(Dataset entries)
* * * * *
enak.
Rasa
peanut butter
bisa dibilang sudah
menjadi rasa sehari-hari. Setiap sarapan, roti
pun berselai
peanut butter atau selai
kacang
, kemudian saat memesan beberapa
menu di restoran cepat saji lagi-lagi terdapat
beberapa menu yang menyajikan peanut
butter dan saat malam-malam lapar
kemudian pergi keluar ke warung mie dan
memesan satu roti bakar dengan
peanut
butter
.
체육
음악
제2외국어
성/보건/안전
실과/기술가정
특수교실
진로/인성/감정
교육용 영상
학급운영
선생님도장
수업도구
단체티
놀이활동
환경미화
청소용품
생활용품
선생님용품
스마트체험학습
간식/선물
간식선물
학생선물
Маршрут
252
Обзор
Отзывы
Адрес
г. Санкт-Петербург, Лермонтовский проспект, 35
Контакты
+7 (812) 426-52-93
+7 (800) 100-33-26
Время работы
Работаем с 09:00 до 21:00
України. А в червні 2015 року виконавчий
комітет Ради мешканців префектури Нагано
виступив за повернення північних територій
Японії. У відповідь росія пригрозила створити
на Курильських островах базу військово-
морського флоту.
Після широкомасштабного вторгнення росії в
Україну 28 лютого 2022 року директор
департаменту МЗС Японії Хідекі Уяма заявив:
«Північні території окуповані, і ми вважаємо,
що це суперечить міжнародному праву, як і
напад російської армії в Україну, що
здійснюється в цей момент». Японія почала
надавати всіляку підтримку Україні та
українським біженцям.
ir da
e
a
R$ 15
* * * * *
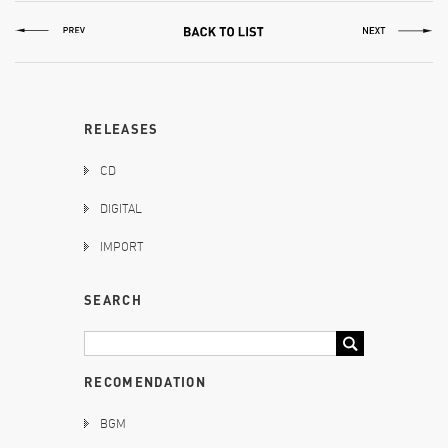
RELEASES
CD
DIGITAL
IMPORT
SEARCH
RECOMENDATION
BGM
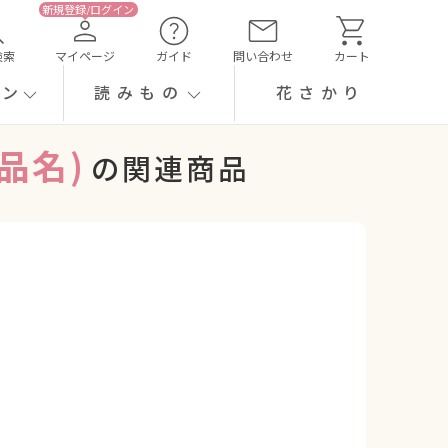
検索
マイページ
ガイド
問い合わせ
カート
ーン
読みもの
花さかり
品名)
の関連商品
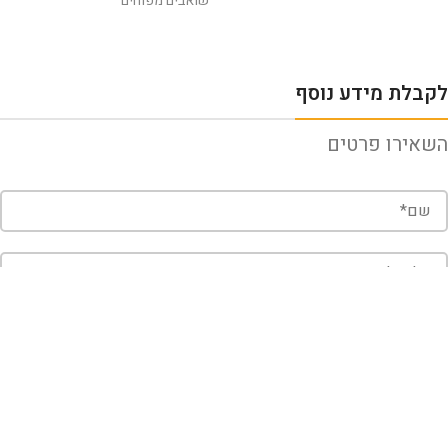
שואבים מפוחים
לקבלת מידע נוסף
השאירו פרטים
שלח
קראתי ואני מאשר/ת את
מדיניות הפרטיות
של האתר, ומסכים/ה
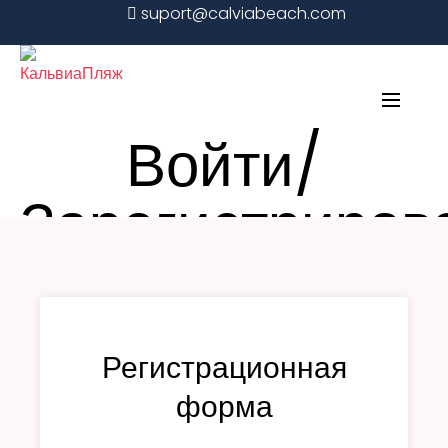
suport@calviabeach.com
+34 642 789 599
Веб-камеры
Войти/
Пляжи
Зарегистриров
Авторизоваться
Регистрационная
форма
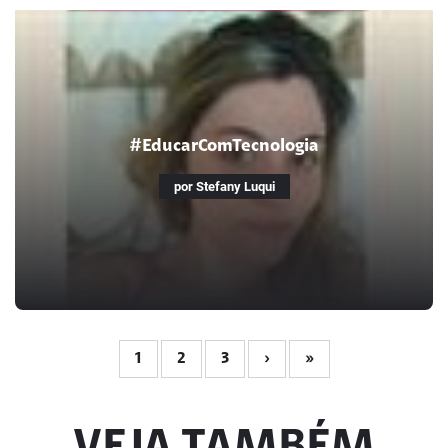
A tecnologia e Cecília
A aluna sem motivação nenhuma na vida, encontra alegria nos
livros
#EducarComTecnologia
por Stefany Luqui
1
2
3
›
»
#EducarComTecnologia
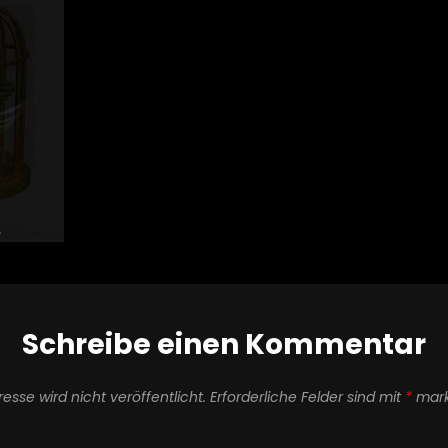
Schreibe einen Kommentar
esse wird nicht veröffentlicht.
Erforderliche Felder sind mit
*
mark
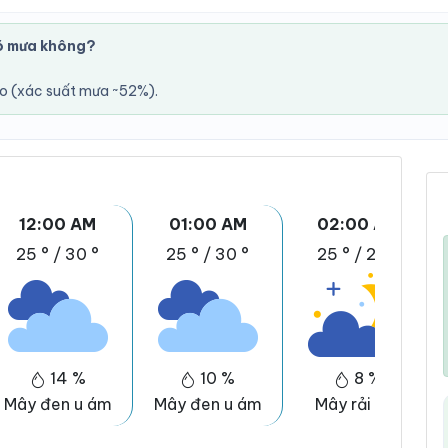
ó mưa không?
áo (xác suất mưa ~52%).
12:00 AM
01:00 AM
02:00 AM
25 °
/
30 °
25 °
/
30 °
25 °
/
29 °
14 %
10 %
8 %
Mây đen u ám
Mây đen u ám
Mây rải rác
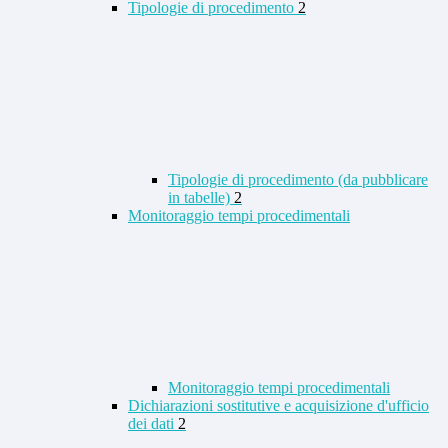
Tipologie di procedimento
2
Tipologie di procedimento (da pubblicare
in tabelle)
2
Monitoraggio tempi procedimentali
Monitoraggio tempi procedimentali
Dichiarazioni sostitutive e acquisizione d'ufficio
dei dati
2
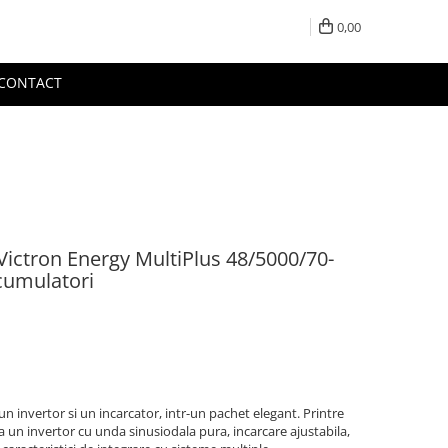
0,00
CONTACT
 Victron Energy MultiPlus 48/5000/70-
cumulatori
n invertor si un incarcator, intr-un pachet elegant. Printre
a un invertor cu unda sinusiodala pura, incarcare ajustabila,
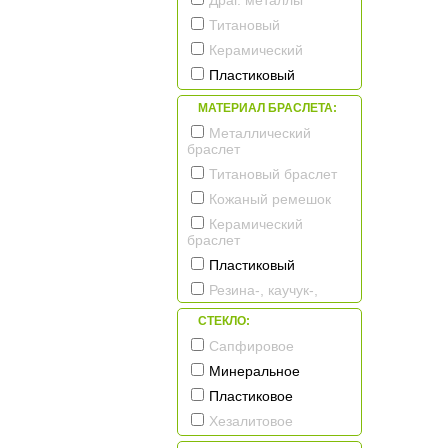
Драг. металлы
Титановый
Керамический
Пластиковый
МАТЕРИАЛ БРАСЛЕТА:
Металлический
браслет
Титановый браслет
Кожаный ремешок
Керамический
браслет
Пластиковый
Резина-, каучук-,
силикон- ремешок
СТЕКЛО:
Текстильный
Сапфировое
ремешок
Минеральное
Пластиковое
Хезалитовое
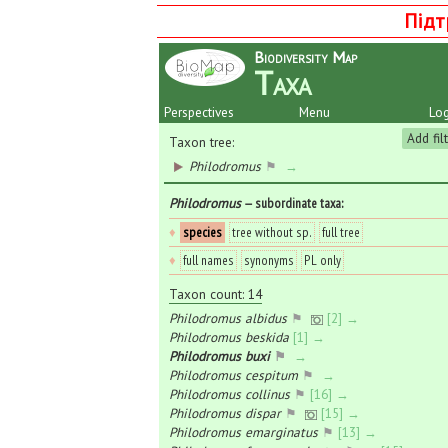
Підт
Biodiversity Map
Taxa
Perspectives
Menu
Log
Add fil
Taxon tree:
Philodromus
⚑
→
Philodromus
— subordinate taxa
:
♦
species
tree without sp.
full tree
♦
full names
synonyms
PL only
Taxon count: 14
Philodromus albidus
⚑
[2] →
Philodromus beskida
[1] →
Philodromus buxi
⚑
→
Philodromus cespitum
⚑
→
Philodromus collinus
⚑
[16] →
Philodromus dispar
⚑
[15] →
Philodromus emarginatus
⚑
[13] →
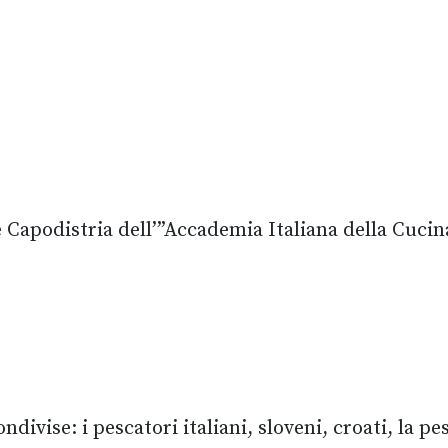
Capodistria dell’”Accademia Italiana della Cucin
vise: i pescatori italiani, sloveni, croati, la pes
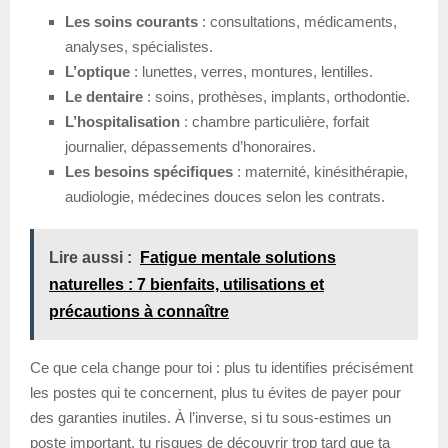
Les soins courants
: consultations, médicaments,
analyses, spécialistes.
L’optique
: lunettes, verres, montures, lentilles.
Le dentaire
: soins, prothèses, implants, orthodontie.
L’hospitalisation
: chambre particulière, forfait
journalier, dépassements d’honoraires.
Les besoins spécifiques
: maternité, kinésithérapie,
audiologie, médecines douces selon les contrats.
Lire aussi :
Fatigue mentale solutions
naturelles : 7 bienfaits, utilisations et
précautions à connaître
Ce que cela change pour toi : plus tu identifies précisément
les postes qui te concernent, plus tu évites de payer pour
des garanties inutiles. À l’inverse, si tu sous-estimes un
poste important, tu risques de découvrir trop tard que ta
* * * * *
* Exercise directions *
Copy out every line of the records that the string "butter" appears in.

* Response to this task *
peanut butter
peanut butter atau selai
butter dan saat malam-malam lapar
butter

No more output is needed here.